→ **EXERCISE OBJECTIVE**: Which lines below include the string "Kajaanissa"? Please show each one.

→ **GIVEN RECORDS**:
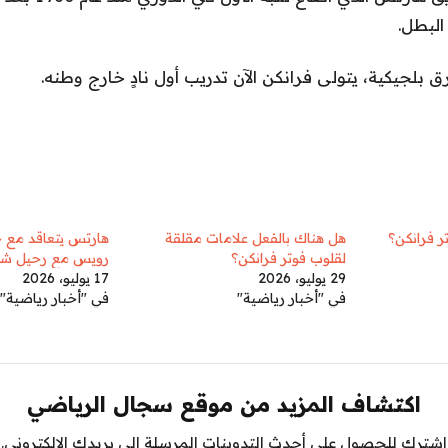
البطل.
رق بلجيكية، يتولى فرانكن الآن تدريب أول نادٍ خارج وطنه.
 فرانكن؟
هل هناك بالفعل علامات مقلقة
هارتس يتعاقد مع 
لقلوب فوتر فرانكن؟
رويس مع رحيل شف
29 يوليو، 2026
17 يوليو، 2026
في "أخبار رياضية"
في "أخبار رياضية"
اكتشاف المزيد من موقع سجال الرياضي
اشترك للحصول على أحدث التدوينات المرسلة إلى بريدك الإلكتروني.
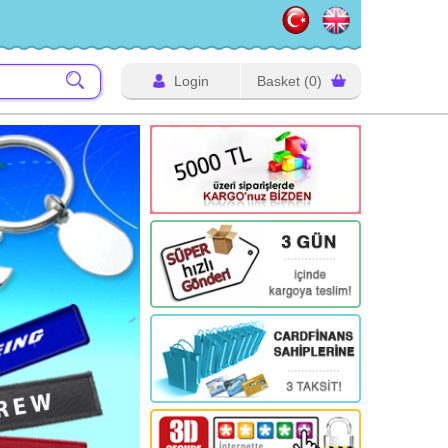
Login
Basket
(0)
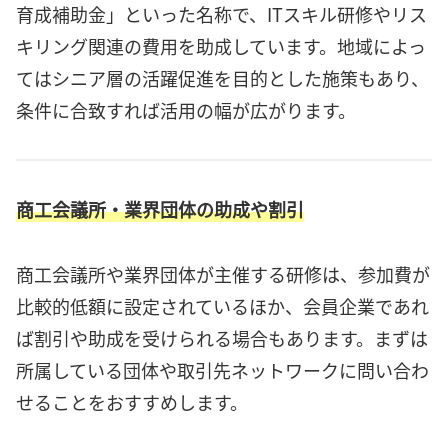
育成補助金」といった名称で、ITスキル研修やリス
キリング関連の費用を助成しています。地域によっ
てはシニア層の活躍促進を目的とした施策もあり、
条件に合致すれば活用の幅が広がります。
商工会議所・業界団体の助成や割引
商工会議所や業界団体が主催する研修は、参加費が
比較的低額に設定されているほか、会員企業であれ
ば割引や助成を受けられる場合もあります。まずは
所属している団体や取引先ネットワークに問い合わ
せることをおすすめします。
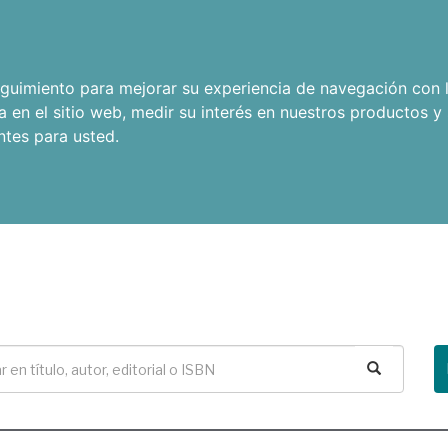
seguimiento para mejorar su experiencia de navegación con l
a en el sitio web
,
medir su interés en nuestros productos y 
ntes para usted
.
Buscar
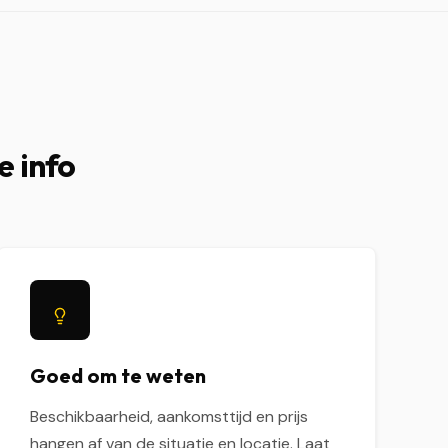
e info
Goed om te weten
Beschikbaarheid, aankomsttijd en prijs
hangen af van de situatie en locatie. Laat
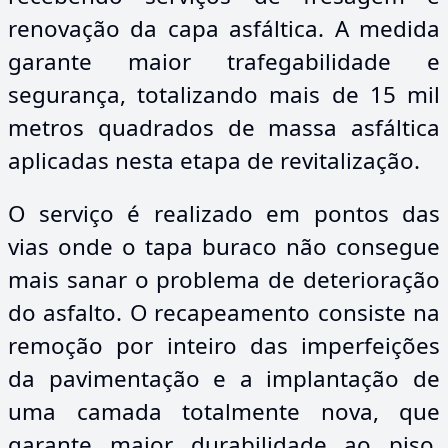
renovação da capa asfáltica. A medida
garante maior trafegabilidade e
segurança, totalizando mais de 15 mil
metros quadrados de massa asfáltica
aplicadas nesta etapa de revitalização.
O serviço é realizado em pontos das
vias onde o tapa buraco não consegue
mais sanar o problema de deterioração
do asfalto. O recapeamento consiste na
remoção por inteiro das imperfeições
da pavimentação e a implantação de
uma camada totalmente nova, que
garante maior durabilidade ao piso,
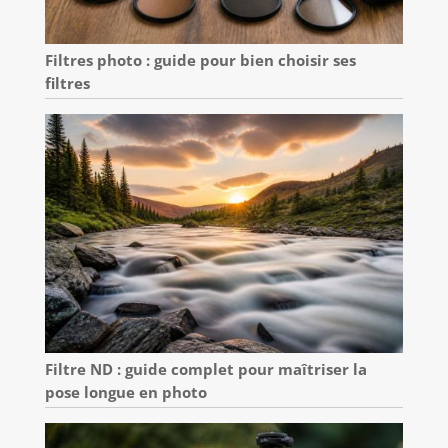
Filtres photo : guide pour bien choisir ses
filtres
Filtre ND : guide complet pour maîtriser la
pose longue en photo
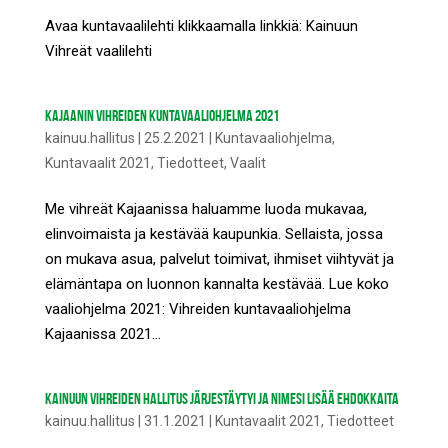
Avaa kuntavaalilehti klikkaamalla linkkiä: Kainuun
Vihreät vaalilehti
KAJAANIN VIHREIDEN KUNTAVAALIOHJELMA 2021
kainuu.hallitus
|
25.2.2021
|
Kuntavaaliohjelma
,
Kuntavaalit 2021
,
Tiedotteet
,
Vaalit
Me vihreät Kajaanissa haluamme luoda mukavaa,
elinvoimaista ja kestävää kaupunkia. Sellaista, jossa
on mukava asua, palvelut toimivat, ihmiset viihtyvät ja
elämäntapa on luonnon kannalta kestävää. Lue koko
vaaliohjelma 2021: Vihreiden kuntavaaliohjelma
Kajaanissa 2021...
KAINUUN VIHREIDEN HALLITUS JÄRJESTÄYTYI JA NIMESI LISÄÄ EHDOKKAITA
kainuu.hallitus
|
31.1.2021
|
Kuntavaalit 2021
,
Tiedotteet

→ **WRITTEN SOLUTION**:
Me vihreät Kajaanissa haluamme luoda mukavaa,
Kajaanissa 2021...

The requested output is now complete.